Kakapo Saved From Extinction Thanks to Intense Conservation Effort
Known to be the heaviest parrot in the world, the flightless kakapo of New Zealand has been critically endangered for decades. However, a successful breeding season in 2016 bodes well for the future of the species. Conservationists are hopeful that continuing efforts can prevent the extinction of the species and ensure a thriving future.
Once kakapo were ubiquitous over the North and South Islands of New Zealand, but the introduction of predators from outside such as cats and weasels decimated the population. The bright green parrots were considered extinct until a number of them were found on Stewart Island in the 1970s. However, by 1977, the population had dwindled to only 18 birds. In the 1980s and 1990s, the remaining kakapo were moved to several predator-free islands to ensure their survival. As of early 2016, the population has grown to 123 adults, and these numbers have been bolstered by the 2016 addition of a record 37 chicks.
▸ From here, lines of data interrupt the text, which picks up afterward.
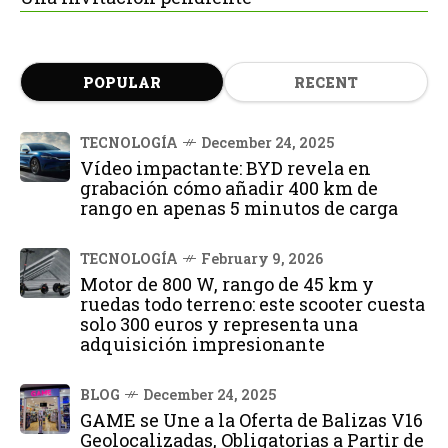
POPULAR
RECENT
TECNOLOGÍA
December 24, 2025
Vídeo impactante: BYD revela en
grabación cómo añadir 400 km de
rango en apenas 5 minutos de carga
TECNOLOGÍA
February 9, 2026
Motor de 800 W, rango de 45 km y
ruedas todo terreno: este scooter cuesta
solo 300 euros y representa una
adquisición impresionante
BLOG
December 24, 2025
GAME se Une a la Oferta de Balizas V16
Geolocalizadas, Obligatorias a Partir de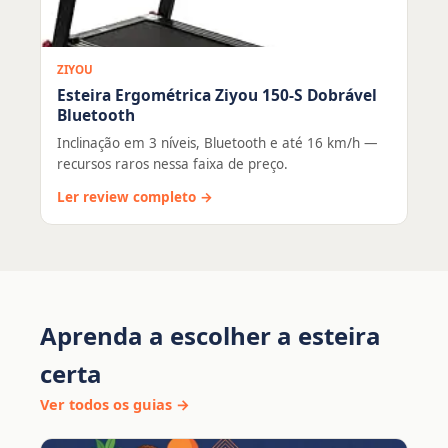
ZIYOU
Esteira Ergométrica Ziyou 150-S Dobrável
Bluetooth
Inclinação em 3 níveis, Bluetooth e até 16 km/h —
recursos raros nessa faixa de preço.
Ler review completo →
Aprenda a escolher a esteira
certa
Ver todos os guias →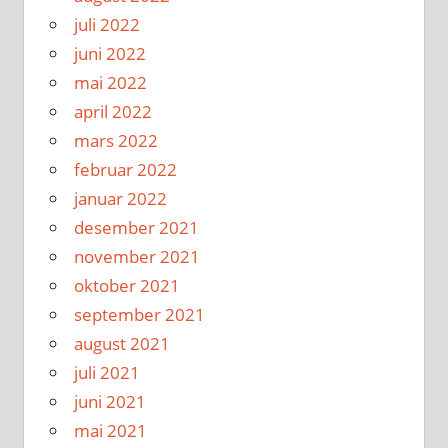
juli 2022
juni 2022
mai 2022
april 2022
mars 2022
februar 2022
januar 2022
desember 2021
november 2021
oktober 2021
september 2021
august 2021
juli 2021
juni 2021
mai 2021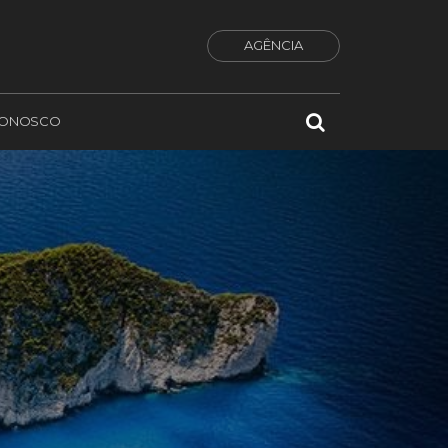
AGÊNCIA
CONOSCO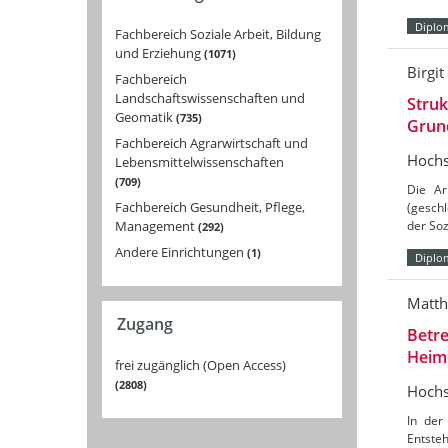
Diplo
Fachbereich Soziale Arbeit, Bildung
und Erziehung
1071
Birgit
Fachbereich
Landschaftswissenschaften und
Struk
Geomatik
735
Grun
Fachbereich Agrarwirtschaft und
Hochs
Lebensmittelwissenschaften
709
Die Ar
Fachbereich Gesundheit, Pflege,
(gesch
Management
der Soz
292
Andere Einrichtungen
1
Diplo
Matth
Zugang
Betre
Heim
frei zugänglich (Open Access)
2808
Hochs
In der
Entsteh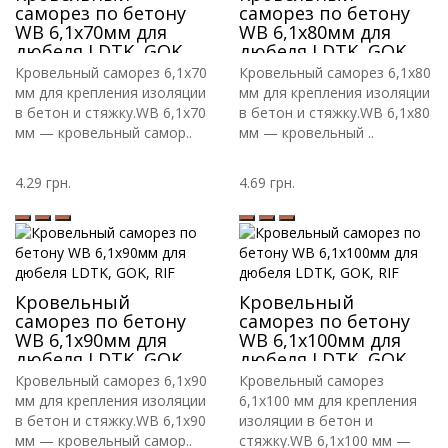
саморез по бетону
саморез по бетону
WB 6,1х70мм для
WB 6,1х80мм для
дюбеля LDTK, GOK,
дюбеля LDTK, GOK,
RIF
RIF
Кровельный саморез 6,1х70
Кровельный саморез 6,1х80
мм для крепления изоляции
мм для крепления изоляции
в бетон и стяжку.WB 6,1х70
в бетон и стяжку.WB 6,1х80
мм — кровельный самор..
мм — кровельный ..
4.29 грн.
4.69 грн.
Кровельный
Кровельный
саморез по бетону
саморез по бетону
WB 6,1х90мм для
WB 6,1х100мм для
дюбеля LDTK, GOK,
дюбеля LDTK, GOK,
RIF
RIF
Кровельный саморез 6,1х90
Кровельный саморез
мм для крепления изоляции
6,1х100 мм для крепления
в бетон и стяжку.WB 6,1х90
изоляции в бетон и
мм — кровельный самор..
стяжку.WB 6,1х100 мм —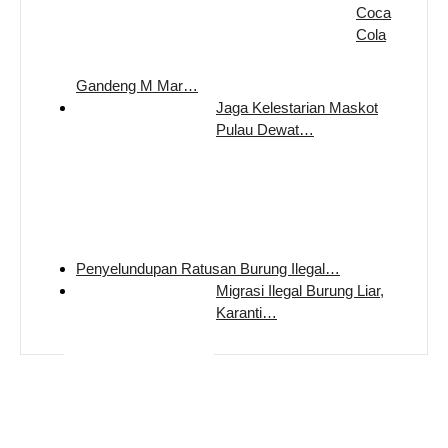
Coca
Cola
Gandeng M Mar…
Jaga Kelestarian Maskot
Pulau Dewat…
Penyelundupan Ratusan Burung Ilegal…
Migrasi Ilegal Burung Liar,
Karanti…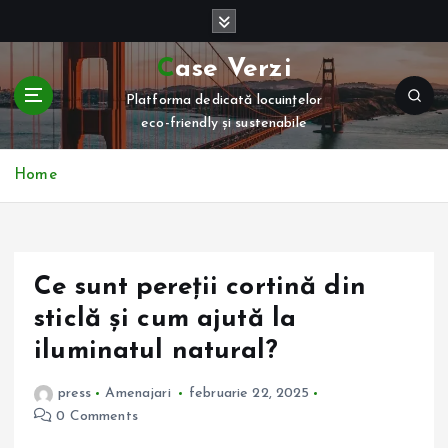
S
k
i
Case Verzi
p
Platforma dedicată locuințelor
t
eco-friendly și sustenabile
o
c
o
Home
n
t
e
n
Ce sunt pereții cortină din
t
sticlă și cum ajută la
iluminatul natural?
press
Amenajari
februarie 22, 2025
0 Comments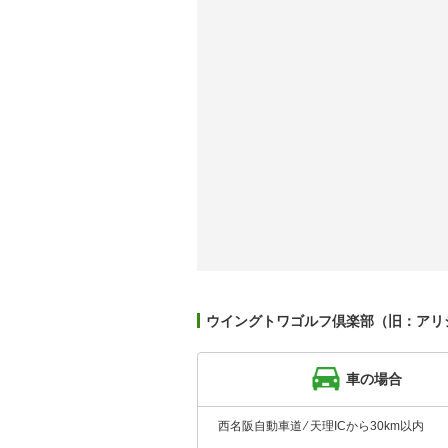
ウイングトワゴルフ倶楽部（旧：アリ
車の場合
西名阪自動車道 ⁄ 天理ICから30km以内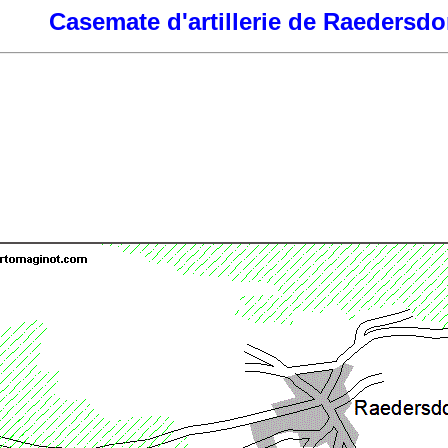
Casemate d'artillerie de Raedersdo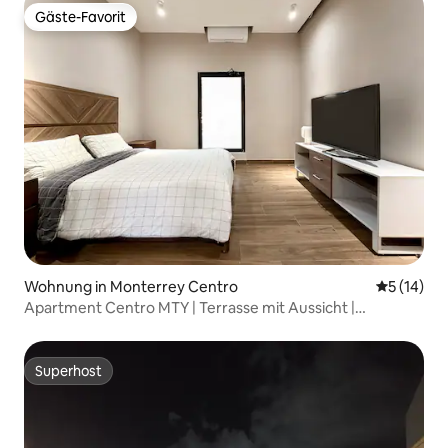
Gäste-Favorit
Gäste-Favorit
Wohnung in Monterrey Centro
Durchschn
5 (14)
Apartment Centro MTY | Terrasse mit Aussicht |
4 Personen | Fundidora
Superhost
Superhost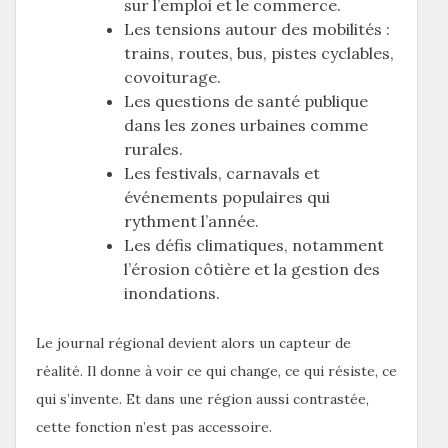
sur l’emploi et le commerce.
Les tensions autour des mobilités :
trains, routes, bus, pistes cyclables,
covoiturage.
Les questions de santé publique
dans les zones urbaines comme
rurales.
Les festivals, carnavals et
événements populaires qui
rythment l’année.
Les défis climatiques, notamment
l’érosion côtière et la gestion des
inondations.
Le journal régional devient alors un capteur de
réalité. Il donne à voir ce qui change, ce qui résiste, ce
qui s’invente. Et dans une région aussi contrastée,
cette fonction n’est pas accessoire.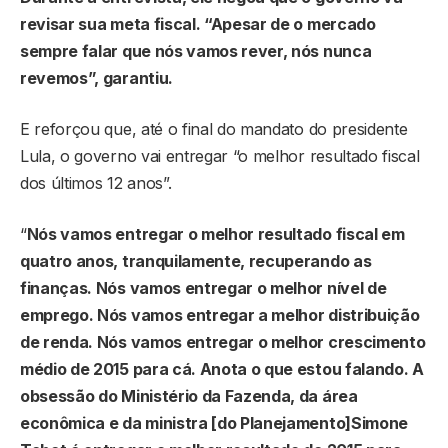
revisar sua meta fiscal. “Apesar de o mercado
sempre falar que nós vamos rever, nós nunca
revemos”, garantiu.
E reforçou que, até o final do mandato do presidente
Lula, o governo vai entregar “o melhor resultado fiscal
dos últimos 12 anos”.
“
Nós vamos entregar o melhor resultado fiscal em
quatro anos, tranquilamente, recuperando as
finanças. Nós vamos entregar o melhor nível de
emprego. Nós vamos entregar a melhor distribuição
de renda. Nós vamos entregar o melhor crescimento
médio de 2015 para cá. Anota o que estou falando. A
obsessão do Ministério da Fazenda, da área
econômica e da ministra [do Planejamento]Simone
Because it takes 9 or 10 years for the parrots to reach sexual maturity and they breed every 2 to 5 years, kakapo numbers generally grow slowly. To facilitate population growth, conservationists artificially inseminate females after natural mating, offer adults supplementary food during breeding seasons, and hand-raise chicks if food is scarce. Additionally, rangers use remote transmitters and monitors to observe nesting sites, so that they are aware of which birds have mated and how efficiently females are nesting. Scientists are also engaged in the process of sequencing the genomes of the entire population of kakapo.
The lovely, charismatic kakapo could possibly have the longest life spans of any species of parrot, and preventing their extinction may allow conservationists to eventually reintroduce them to areas where they used to thrive — such as New Zealand’s South Island and Stewart Island.